__Requirement__.
The needed output is the run of lines below from the one containing "que necesita" through the one containing "pelanggan yang sangat", copied exactly and free of pictures.

(Page images and extracted text)

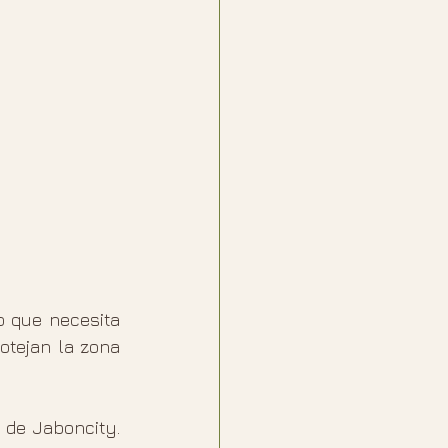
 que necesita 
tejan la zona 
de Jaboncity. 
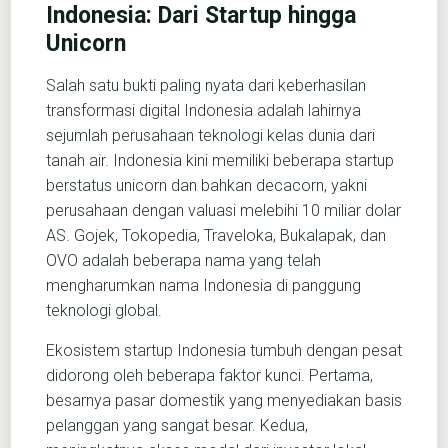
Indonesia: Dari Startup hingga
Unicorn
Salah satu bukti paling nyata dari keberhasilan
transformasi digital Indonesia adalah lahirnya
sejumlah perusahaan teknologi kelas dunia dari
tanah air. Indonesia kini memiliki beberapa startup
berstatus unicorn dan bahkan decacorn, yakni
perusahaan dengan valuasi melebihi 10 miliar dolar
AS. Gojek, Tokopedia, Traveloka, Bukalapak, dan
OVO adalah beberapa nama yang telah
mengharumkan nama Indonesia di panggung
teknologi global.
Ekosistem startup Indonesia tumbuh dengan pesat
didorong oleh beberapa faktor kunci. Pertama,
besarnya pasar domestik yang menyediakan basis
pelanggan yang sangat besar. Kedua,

--

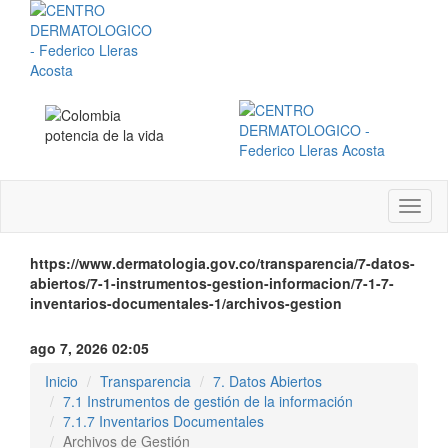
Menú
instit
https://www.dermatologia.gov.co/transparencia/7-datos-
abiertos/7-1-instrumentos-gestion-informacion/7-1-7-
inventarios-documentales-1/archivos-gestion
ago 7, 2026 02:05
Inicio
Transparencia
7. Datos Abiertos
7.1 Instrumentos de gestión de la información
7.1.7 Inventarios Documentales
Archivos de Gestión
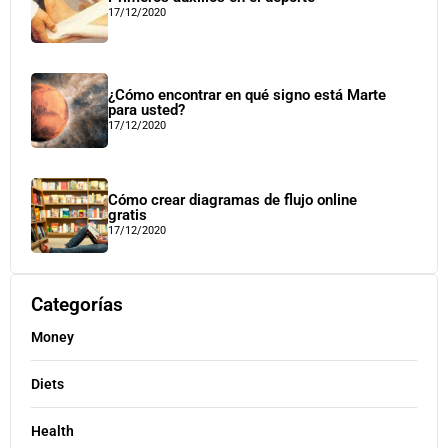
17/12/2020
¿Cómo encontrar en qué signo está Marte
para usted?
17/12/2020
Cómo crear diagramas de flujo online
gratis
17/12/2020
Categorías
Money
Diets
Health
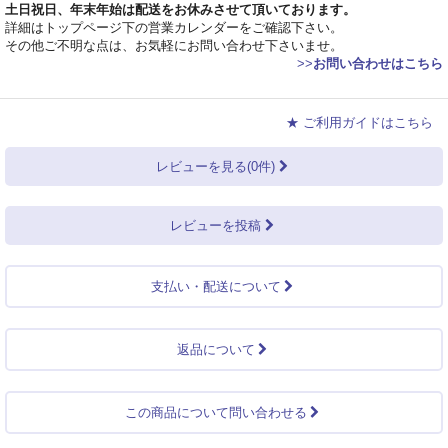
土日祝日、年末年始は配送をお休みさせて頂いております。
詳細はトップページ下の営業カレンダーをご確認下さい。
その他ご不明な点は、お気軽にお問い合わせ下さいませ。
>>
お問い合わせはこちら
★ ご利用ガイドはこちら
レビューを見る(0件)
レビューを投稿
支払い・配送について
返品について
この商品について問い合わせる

__Exercise answer__.
 que necesita 
tejan la zona 
de Jaboncity. 
Indonesia: Dari Startup hingga
Unicorn
Salah satu bukti paling nyata dari keberhasilan
transformasi digital Indonesia adalah lahirnya
sejumlah perusahaan teknologi kelas dunia dari
tanah air. Indonesia kini memiliki beberapa startup
berstatus unicorn dan bahkan decacorn, yakni
perusahaan dengan valuasi melebihi 10 miliar dolar
AS. Gojek, Tokopedia, Traveloka, Bukalapak, dan
OVO adalah beberapa nama yang telah
mengharumkan nama Indonesia di panggung
teknologi global.
Ekosistem startup Indonesia tumbuh dengan pesat
didorong oleh beberapa faktor kunci. Pertama,
besarnya pasar domestik yang menyediakan basis
pelanggan yang sangat besar. Kedua,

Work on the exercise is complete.